Elle a requis, à titre préalable, la suspension de l'effet exécutoire attaché à la décision attaquée, ce qui a été admis par la Cour, statuant dans une composition présidentielle, par arrêt ACJC/1152/2023 du 11 septembre 2023, pour les chiffres 1 à 5 du dispositif de cette décision et rejeté pour le surplus.

A la requête de la Cour, le Tribunal a, en application de l'art. 324 CPC, donné son avis.

C______ ANLAGESTIFTUNG a conclu à l'irrecevabilité de l'acte, subsidiairement à la confirmation de la décision attaquée.

D______ SÀRL s'est déterminée ultérieurement, concluant notamment à la jonction de quatre recours.

C______ ANLAGESTIFTUNG s'est opposée à cette requête.

D______ SÀRL a encore répliqué.

Par avis du 20 décembre 2023, les parties ont été informées de ce que la cause était gardée à juger.

c. Le 28 août 2023, D______ SÀRL a saisi la Cour d'un appel, subsidiairement recours, dirigés contre l'ordonnance rendue par le Tribunal le 17 août 2023 (cf A.d.d). Elle a conclu à la nullité de celle-ci et au renvoi de la cause au Tribunal.

Elle a requis, à titre préalable, la suspension de l'effet exécutoire attaché à la décision attaquée, ce qui a été rejeté par la Cour, statuant dans une composition présidentielle, par arrêt ACJC/1155/2023 du 11 septembre 2023.

A la requête de la Cour, le Tribunal a, en application de l'art. 324 CPC, donné son avis.

C______ ANLAGESTIFTUNG a conclu à l'irrecevabilité de l'acte, subsidiairement à la confirmation de la décision attaquée.

D______ SÀRL s'est déterminée ultérieurement, concluant notamment à la jonction de quatre recours.

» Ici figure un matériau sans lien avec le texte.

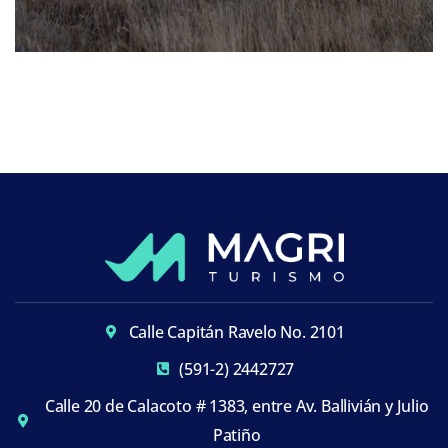
Calle Capitán Ravelo No. 2101
(591-2) 2442727
Calle 20 de Calacoto # 1383, entre Av. Ballivián y Julio
Patiño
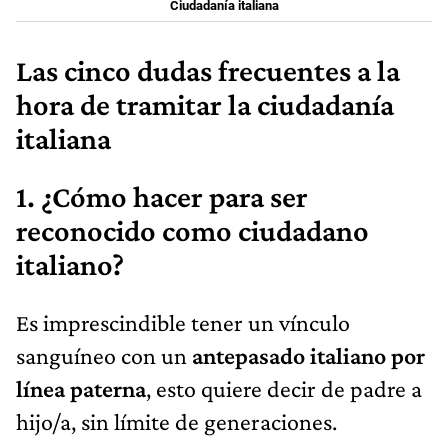
Ciudadanía italiana
Las cinco dudas frecuentes a la
hora de tramitar la ciudadanía
italiana
1. ¿Cómo hacer para ser
reconocido como ciudadano
italiano?
Es imprescindible tener un vínculo
sanguíneo con un
antepasado italiano por
línea paterna
, esto quiere decir de padre a
hijo/a, sin límite de generaciones.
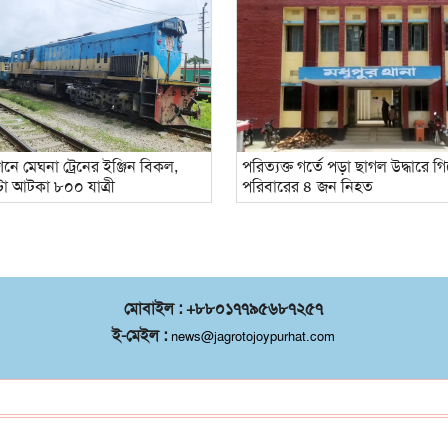
শনে মেঘনা ট্রেনের ইঞ্জিন বিকল,
পরিত্যক্ত গর্তে পড়া ছাগল উদ্ধারে 
টা আটকা ৮০০ যাত্রী
পরিবারের ৪ জন নিহত
মোবাইল : +৮৮০১৭৭৯৫৬৮৭২৫৭
ই-মেইল :
news@jagrotojoypurhat.com
©
২০২৬ |
জয়পুরহাট সদর
কর্তৃক সর্বস্বত্ব
®
সংরক্ষিত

C______ ANLAGESTIFTUNG s'est opposée à cette requête.

D______ SÀRL a encore répliqué.

Par avis du 20 décembre 2023, les parties ont été informées de ce que la cause était gardée à juger.

d. Le 28 août 2023, D______ SÀRL a formé recours contre l'ordonnance OTBL/138/2023 rendue par le Tribunal le 17 août 2023 (cf A.d.a ci-dessus). Elle a conclu à la nullité de celle-ci et au renvoi de la cause au Tribunal.

Elle a requis, à titre préalable, la suspension de l'effet exécutoire attaché à la décision attaquée, ce qui a été rejeté par la Cour, statuant dans une composition présidentielle, par arrêt ACJC/1153/2023 du 11 septembre 2023.

A la requête de la Cour, le Tribunal a, en application de l'art. 324 CPC, donné son avis.

C______ ANLAGESTIFTUNG a conclu à l'irrecevabilité de l'acte, subsidiairement à la confirmation de la décision attaquée.

D______ SÀRL s'est déterminée ultérieurement, concluant notamment à la jonction de quatre recours.

C______ ANLAGESTIFTUNG s'est opposée à cette requête.

A______ SÀRL [sic] a encore répliqué.

Par avis du 20 décembre 2023, les parties ont été informées de ce que la cause était gardée à juger.

e. Le 28 août 2023, D______ SÀRL a formé recours contre l'ordonnance OTBL/137/2023 du 17 août 2023. Elle a conclu à la nullité de celle-ci et au renvoi de la cause au Tribunal.

Elle a requis, à titre préalable, la suspension de l'effet exécutoire attaché à la décision attaquée, ce qui a été rejeté par la Cour, statuant dans une composition présidentielle, par arrêt ACJC/1154/2023 du 11 septembre 2023.

A la requête de la Cour, le Tribunal a, en application de l'art. 324 CPC, donné son avis.

C______ ANLAGESTIFTUNG a conclu à l'irrecevabilité de l'acte, subsidiairement à la confirmation de la décision attaquée.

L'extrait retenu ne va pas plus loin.